**What to work on:**
Below are some entries. Copy each line in them that holds "stat".

**Records for this exercise:**
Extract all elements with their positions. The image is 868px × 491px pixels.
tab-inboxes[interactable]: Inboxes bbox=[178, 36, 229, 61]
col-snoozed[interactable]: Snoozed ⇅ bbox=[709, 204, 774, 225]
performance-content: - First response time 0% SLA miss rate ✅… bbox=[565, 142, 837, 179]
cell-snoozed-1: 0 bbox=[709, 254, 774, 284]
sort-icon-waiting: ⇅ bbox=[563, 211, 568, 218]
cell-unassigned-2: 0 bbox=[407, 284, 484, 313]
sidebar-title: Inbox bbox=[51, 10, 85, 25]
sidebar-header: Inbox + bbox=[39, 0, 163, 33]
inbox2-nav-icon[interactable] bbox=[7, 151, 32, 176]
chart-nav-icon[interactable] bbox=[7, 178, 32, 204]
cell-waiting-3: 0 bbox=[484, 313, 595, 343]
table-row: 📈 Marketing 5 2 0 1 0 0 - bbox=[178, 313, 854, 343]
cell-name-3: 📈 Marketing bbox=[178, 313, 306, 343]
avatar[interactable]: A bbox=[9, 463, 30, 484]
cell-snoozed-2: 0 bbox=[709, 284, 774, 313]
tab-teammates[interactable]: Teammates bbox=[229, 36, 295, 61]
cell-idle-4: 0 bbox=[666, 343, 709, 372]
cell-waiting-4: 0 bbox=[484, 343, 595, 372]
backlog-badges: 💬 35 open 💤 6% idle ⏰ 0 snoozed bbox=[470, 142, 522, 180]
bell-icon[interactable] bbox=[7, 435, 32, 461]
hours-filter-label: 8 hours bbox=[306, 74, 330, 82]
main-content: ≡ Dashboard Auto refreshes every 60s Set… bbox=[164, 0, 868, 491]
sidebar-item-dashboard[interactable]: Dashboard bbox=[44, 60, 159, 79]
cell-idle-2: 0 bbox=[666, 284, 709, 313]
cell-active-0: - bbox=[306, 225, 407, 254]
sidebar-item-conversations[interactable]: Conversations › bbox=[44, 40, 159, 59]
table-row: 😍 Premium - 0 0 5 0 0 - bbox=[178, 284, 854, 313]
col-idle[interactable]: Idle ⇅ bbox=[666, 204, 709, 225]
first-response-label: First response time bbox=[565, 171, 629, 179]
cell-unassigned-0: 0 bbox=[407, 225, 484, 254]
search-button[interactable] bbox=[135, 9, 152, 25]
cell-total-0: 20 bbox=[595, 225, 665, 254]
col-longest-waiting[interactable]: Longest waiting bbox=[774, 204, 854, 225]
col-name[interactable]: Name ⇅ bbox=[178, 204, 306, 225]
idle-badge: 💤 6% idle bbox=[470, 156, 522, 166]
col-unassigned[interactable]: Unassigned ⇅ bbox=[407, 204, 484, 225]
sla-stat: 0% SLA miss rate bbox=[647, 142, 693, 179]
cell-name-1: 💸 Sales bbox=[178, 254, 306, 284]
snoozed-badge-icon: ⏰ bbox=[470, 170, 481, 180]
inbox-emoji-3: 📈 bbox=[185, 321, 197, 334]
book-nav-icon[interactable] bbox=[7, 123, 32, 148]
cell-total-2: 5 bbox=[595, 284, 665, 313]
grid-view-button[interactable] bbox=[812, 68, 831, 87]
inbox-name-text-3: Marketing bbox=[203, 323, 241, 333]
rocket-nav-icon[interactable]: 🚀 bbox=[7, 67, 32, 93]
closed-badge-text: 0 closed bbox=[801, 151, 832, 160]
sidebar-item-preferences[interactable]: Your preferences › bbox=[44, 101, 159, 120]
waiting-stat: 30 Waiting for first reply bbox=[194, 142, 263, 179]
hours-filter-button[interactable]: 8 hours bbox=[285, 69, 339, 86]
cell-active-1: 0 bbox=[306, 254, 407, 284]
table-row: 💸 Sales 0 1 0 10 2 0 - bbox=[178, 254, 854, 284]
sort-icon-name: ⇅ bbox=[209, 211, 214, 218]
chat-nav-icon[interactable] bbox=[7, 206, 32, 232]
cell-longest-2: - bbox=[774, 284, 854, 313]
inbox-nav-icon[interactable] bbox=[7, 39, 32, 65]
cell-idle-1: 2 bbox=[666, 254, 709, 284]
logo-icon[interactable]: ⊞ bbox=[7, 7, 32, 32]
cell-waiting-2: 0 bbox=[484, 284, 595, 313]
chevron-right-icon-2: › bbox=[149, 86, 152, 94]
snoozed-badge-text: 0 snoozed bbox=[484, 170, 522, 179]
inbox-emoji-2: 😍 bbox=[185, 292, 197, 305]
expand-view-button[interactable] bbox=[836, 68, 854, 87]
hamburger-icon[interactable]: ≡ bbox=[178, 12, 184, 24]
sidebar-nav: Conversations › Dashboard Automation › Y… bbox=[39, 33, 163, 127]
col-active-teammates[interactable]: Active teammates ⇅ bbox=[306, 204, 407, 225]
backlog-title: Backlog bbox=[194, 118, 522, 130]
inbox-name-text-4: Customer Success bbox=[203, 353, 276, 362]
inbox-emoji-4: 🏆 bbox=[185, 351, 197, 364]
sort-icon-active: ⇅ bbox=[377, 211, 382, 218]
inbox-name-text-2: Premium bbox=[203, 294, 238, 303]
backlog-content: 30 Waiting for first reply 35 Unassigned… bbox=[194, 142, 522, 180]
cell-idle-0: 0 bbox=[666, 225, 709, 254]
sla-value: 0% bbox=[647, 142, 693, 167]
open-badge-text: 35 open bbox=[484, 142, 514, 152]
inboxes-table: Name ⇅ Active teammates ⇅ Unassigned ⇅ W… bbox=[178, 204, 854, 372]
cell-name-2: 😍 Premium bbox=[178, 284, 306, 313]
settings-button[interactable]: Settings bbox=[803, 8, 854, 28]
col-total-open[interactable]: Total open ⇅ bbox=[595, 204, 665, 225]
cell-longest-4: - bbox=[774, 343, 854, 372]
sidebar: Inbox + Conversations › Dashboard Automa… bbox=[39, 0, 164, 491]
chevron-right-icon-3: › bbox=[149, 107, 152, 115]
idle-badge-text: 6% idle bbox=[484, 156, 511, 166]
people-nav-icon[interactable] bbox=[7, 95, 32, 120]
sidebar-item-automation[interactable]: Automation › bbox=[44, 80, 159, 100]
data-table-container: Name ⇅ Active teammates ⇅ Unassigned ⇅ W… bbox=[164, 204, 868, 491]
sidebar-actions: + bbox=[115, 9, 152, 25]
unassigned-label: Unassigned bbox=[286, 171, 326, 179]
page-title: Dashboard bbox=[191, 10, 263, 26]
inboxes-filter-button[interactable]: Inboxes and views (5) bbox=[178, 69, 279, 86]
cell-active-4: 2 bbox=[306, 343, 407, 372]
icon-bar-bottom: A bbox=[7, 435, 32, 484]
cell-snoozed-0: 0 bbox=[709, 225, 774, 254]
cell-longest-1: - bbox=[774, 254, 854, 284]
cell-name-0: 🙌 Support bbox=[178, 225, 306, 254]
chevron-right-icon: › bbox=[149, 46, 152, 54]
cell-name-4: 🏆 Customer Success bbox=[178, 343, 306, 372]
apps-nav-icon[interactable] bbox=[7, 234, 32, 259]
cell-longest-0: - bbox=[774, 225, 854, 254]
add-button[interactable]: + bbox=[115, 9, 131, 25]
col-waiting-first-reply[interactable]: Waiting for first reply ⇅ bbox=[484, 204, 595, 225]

**Written answer:**
sla-stat: 0% SLA miss rate bbox=[647, 142, 693, 179]
waiting-stat: 30 Waiting for first reply bbox=[194, 142, 263, 179]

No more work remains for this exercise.